Tuberculosis is sometimes referred to colloquially as ‘the great mimicker’,1 and as a result many cases of foot tuberculosis do not present in a classical manner. To further complicate the issue, radiological findings are often atypical1,5 and serological markers of infection are often equivocal. In the case of this patient, his symptoms had been present for over a year, and yet there were no clear clinical or radiological signs of infection to help guide diagnosis. However the suspicious appearance of the lesion on MRI was enough to warrant biopsy, which led to the final diagnosis within 6 weeks of initial presentation.

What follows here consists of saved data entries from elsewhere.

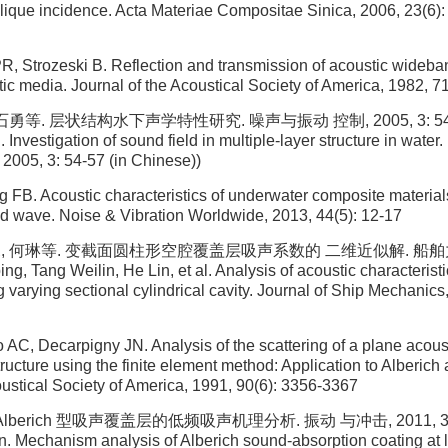
lique incidence. Acta Materiae Compositae Sinica, 2006, 23(6): 
R, Strozeski B. Reflection and transmission of acoustic wideb
tic media. Journal of the Acoustical Society of America, 1982, 71
石勇等. 层状结构水下声学特性研究. 噪声与振动 控制, 2005, 3: 54-57 (
l. Investigation of sound field in multiple-layer structure in water
 2005, 3: 54-57 (in Chinese))
 FB. Acoustic characteristics of underwater composite material
d wave. Noise & Vibration Worldwide, 2013, 44(5): 12-17
霖, 何琳等. 变截面圆柱形空腔覆盖层吸声系数的 二维近似解. 船舶力学, 2
g, Tang Weilin, He Lin, et al. Analysis of acoustic characterist
 varying sectional cylindrical cavity. Journal of Ship Mechanics
AC, Decarpigny JN. Analysis of the scattering of a plane acous
tructure using the finite element method: Application to Alberich
oustical Society of America, 1991, 90(6): 3356-3367
Alberich 型吸声覆盖层的低频吸声机理分析. 振动 与冲击, 2011, 30(1)
. Mechanism analysis of Alberich sound-absorption coating at 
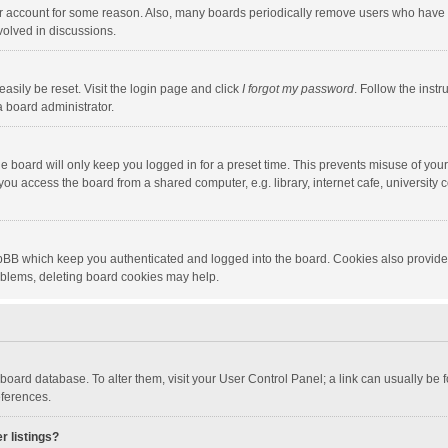
our account for some reason. Also, many boards periodically remove users who have n
volved in discussions.
asily be reset. Visit the login page and click
I forgot my password
. Follow the instr
a board administrator.
e board will only keep you logged in for a preset time. This prevents misuse of you
ou access the board from a shared computer, e.g. library, internet cafe, university c
hpBB which keep you authenticated and logged into the board. Cookies also provide
roblems, deleting board cookies may help.
the board database. To alter them, visit your User Control Panel; a link can usually b
eferences.
r listings?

The prevalence of tuberculosis is increasing in developed countries. In the UK the Health Protection Agency’s annual tuberculosis report demonstrates significantly greater incidence in 2012 than 2010.6 This is widely attributed to migrant population, increasing rates of immunosuppressive disease (especially the current HIV epidemic), multidrug resistant strains of the mycobacterium, and increasing healthcare worker exposure.7,8

Pulmonary disease is the most contributory to this increase but relative increasing incidence of osteoarticular tuberculosis is also reported.9 The spine and weight-bearing joints are most commonly affected but the mycobacterium can infect any bone, joint, tendon, or bursa.10 As a result all clinical practitioners must have a very low index of suspicion for this condition especially in patients from high-risk demographics. Chemotheraputic treatment of this disease has a good prognosis. Early diagnosis and initiation of appropriate treatment is desirable to minimise extent of local disease and potential increased functional disability.

Patient consent

The patient has provided written consent for this article to be published.

Provenance

Freely submitted; externally peer reviewed.